Exercise materials
+++
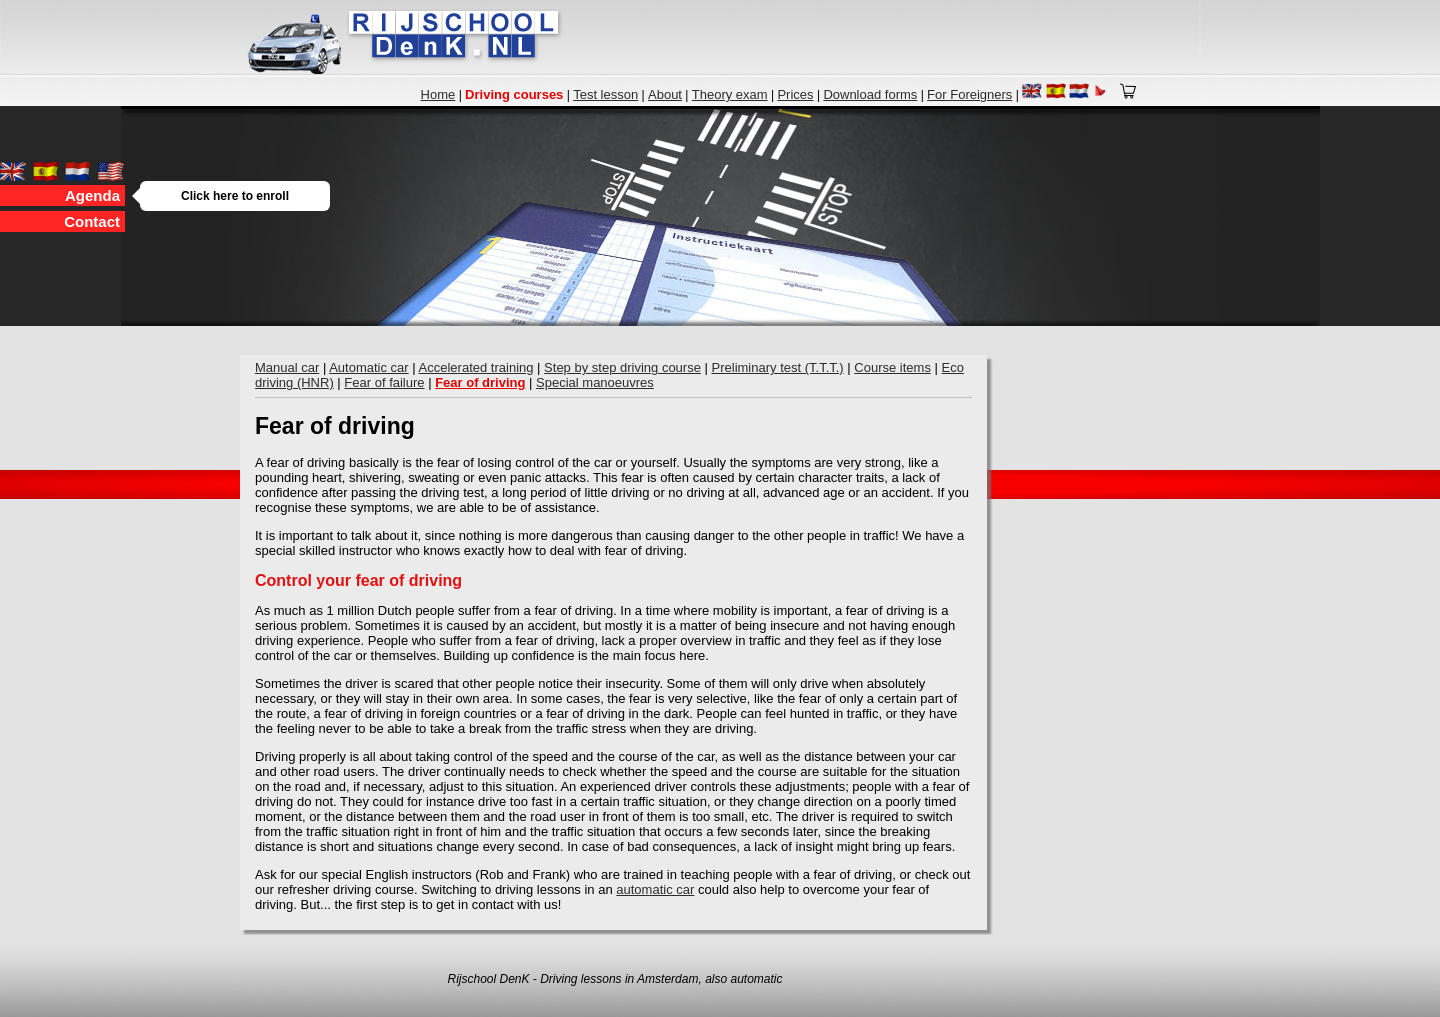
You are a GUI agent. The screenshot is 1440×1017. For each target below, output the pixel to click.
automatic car (655, 889)
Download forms (870, 94)
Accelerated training (476, 367)
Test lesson (605, 94)
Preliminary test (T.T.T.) (778, 367)
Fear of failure (384, 382)
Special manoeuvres (595, 382)
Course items (892, 367)
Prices (795, 94)
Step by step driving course (622, 367)
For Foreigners (969, 94)
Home (438, 94)
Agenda (95, 195)
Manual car (287, 367)
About (665, 94)
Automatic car (368, 367)
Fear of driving (480, 382)
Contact (92, 221)
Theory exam (730, 94)
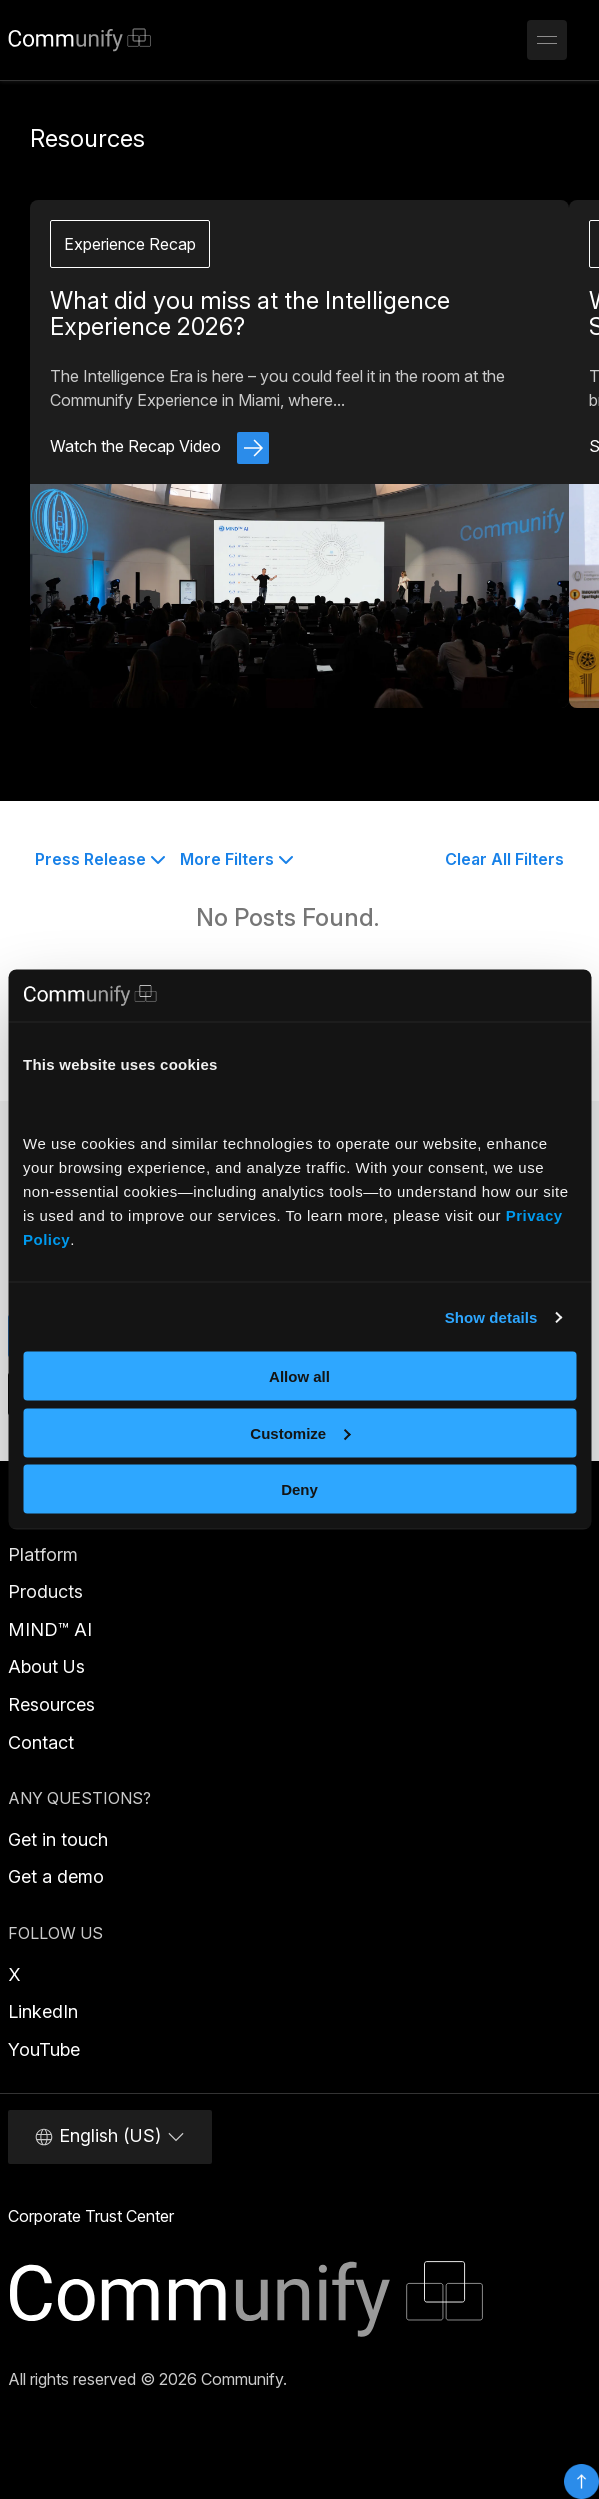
+++
Aim of the task
All of the records must come back exactly as they stand, minus every picture.

Response area
You are a GUI agent. The screenshot is 1440×1017. For each target below, output the pixel to click.
automatic car (655, 889)
Download forms (870, 94)
Accelerated training (476, 367)
Test lesson (605, 94)
Preliminary test (T.T.T.) (778, 367)
Fear of failure (384, 382)
Special manoeuvres (595, 382)
Course items (892, 367)
Prices (795, 94)
Step by step driving course (622, 367)
For Foreigners (969, 94)
Home (438, 94)
Agenda (95, 195)
Manual car (287, 367)
About (665, 94)
Automatic car (368, 367)
Fear of driving (480, 382)
Contact (92, 221)
Theory exam (730, 94)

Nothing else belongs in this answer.